児玉昭人君と私
広島県立忠海中学校以来の心の友


心に残る友

 昭和15年4月、広島県の東部にある広島県立忠海中学校に入学した。そのとき、忠海町から約4~5里離れた広島県豊田郡南方村から児玉昭人君も入学していた。自転車で通学していた。

 池田勇人元首相(広島県豊田郡吉名村出身)、海軍兵学校長:新見海軍中将らの諸先輩、また平山郁夫画伯(広島市の中学から忠海中学へ転校:広島県豊田郡瀬戸田町出身)も卒業生である。

 何年生だったか、多分三年生ころからだろう、親しくなり、終生の親友となった。

 中学3年生(昭和17年)の頃は、戦争に若い人が駆出されていて、農村では人手不足になり、稲刈りの時期には私どもは泊り込みでお手伝いに出されていた。私には稲借り、脱穀など初めてのことでした。そんな時は白米(当時は銀飯といっていた)をタップリいただき、夕方には農耕に使っている馬に鞍をつけて乗せてもらったりした時代であった。
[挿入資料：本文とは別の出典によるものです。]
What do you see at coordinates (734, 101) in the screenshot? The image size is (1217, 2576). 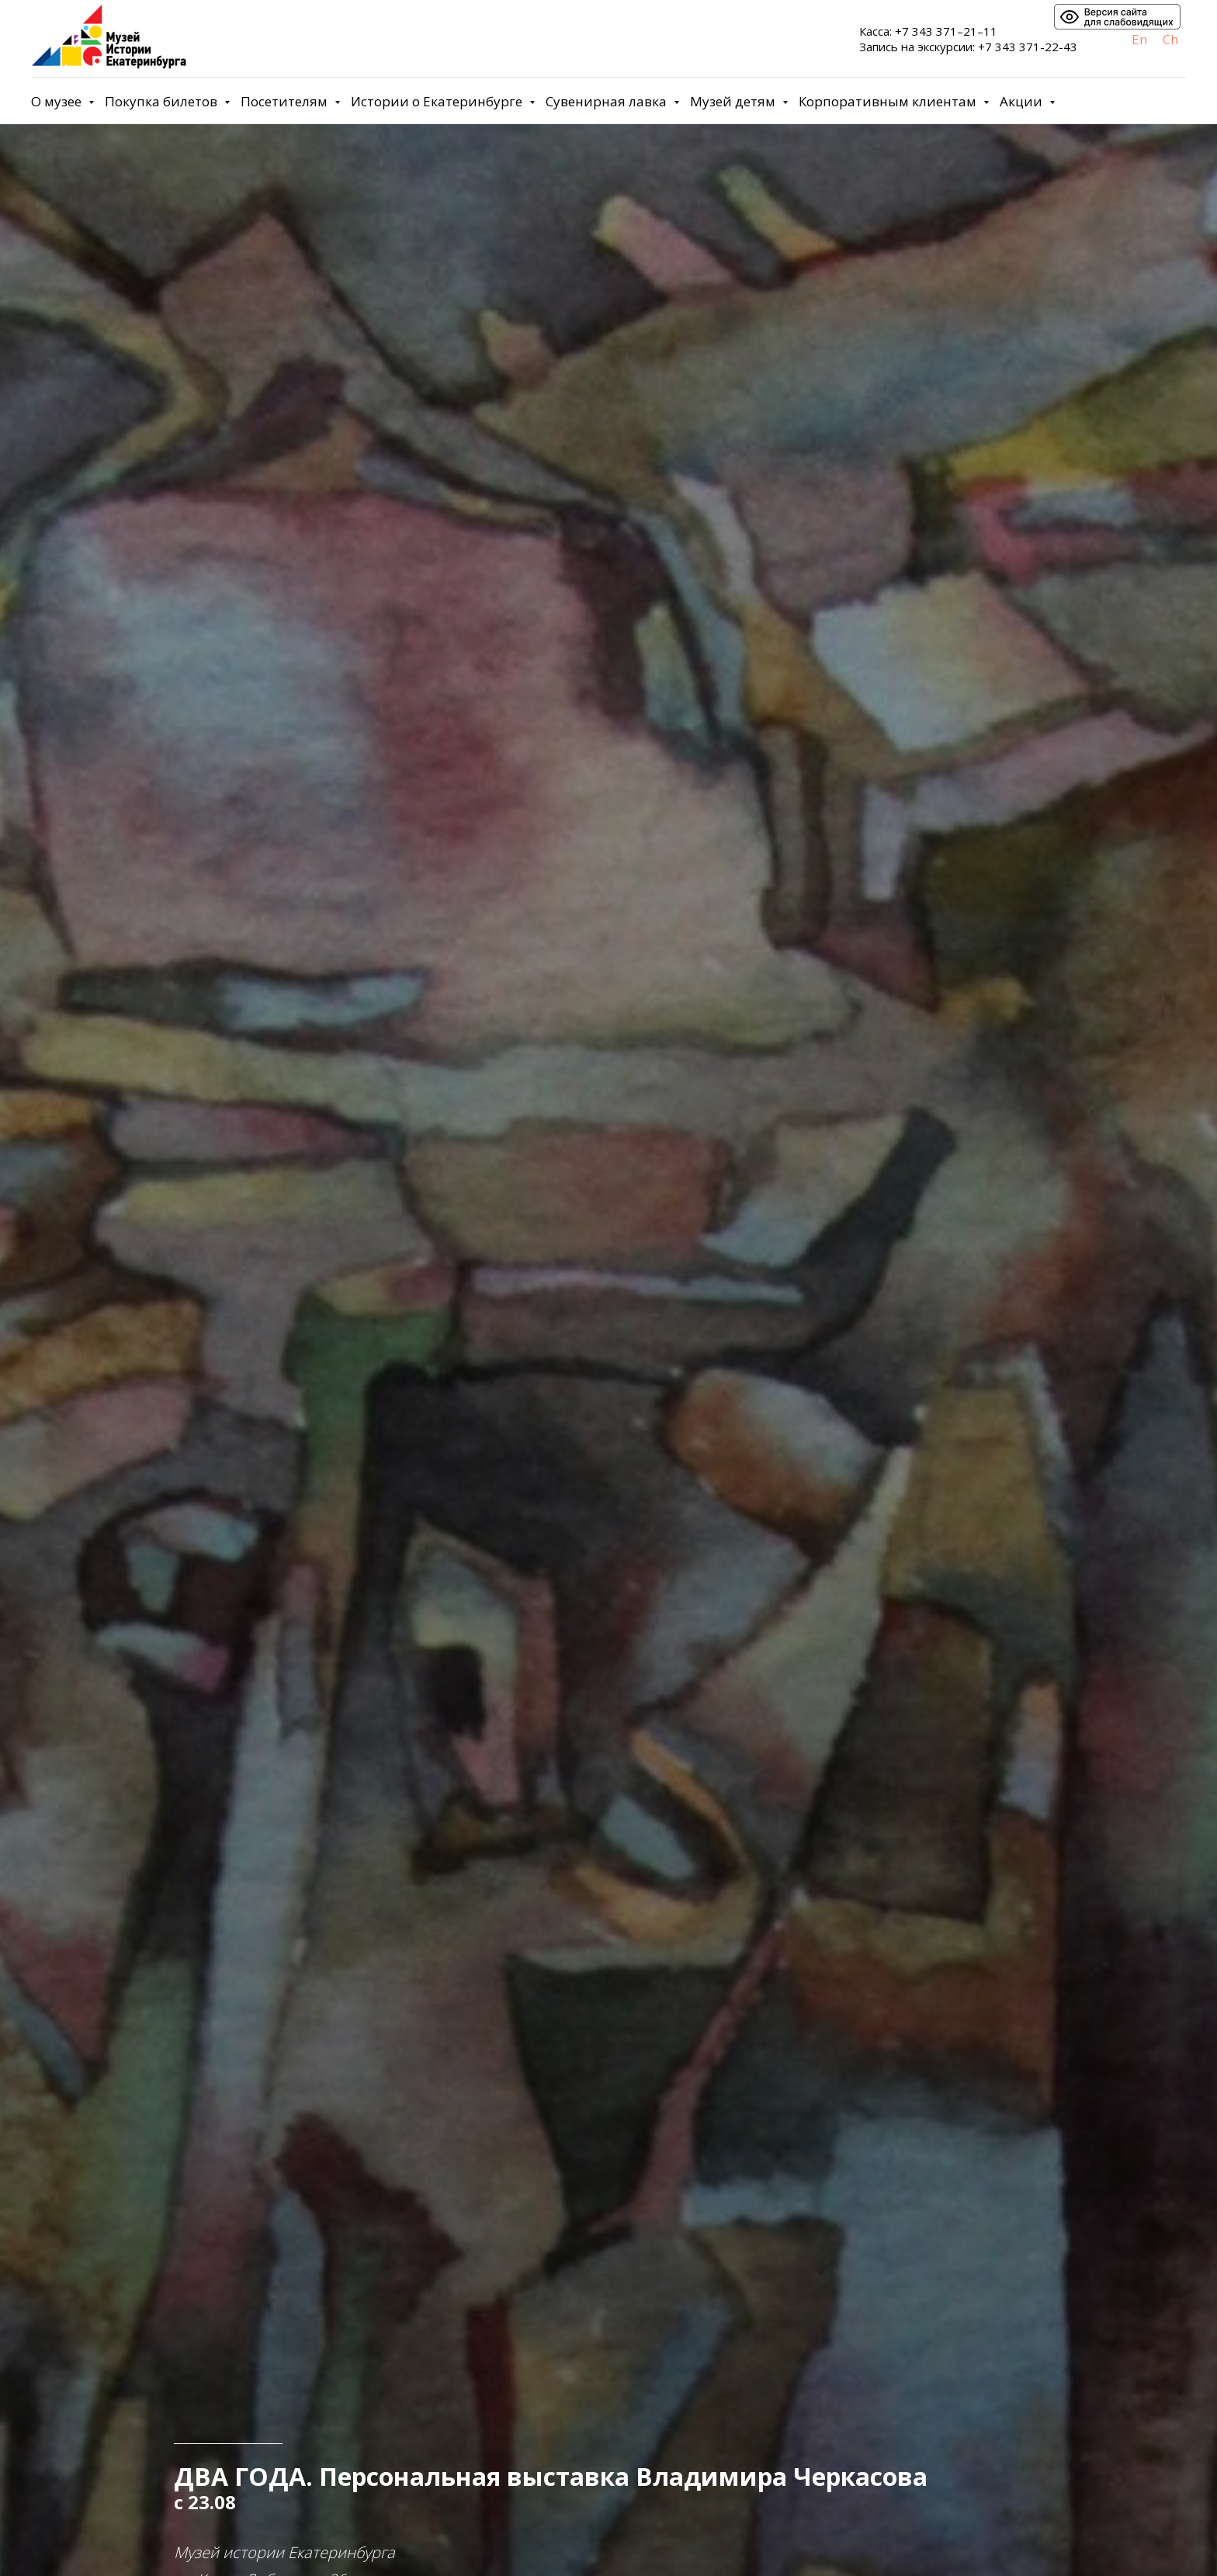 I see `Музей детям` at bounding box center [734, 101].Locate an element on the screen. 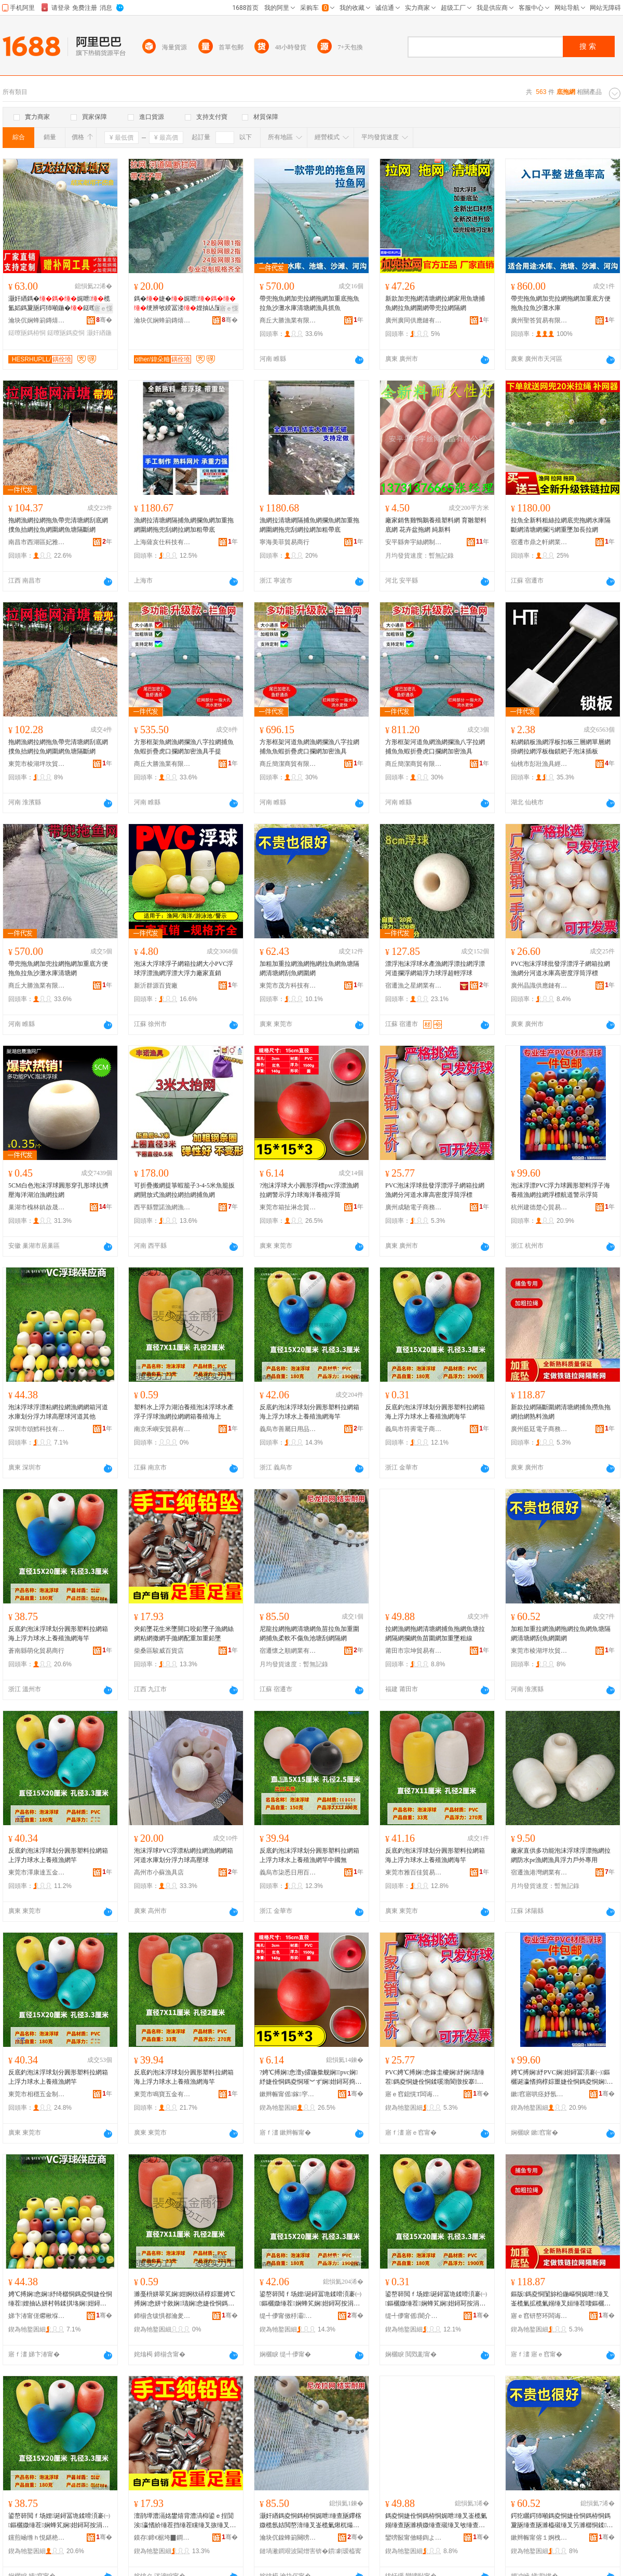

▼食料事情も戦争とともに悪くなり、米やタバコも配給制度になった有り様であった。そんななかで、数度、友人3~4名と彼の家に自転車で泊りがけで行き、お父さんお母さんが歓迎してくださり、白米のご飯に鶏をさばいてすき焼きをして、歓待していただき、空腹を充たしてもらったりしていた。また、時には我が家にも泊りがけで遊びにきたりして、私の母もその友人を信頼していました。

 彼は中学4年生のとき、ハルピン(旧満州国)学院に入学、1年ほどで帰国した。20年に旧制広島高高等学校に入学した。

 中学5年生の時、軍港呉市に近い広海軍工廠への2交代勤務に動員された。久留米工専(以下すべて旧制)、広島女学院の女子生徒たちもいた。

 私は5年生の秋(昭和19年10月)、海軍兵学校に入校した。江田島へ出発する丁度その日に児玉君のお母さんが赤飯を炊いて駆けつけてくださった。小柄なお母さんでしたが友人同様に可愛がっていただいたものでした。忘れがたい思い出である。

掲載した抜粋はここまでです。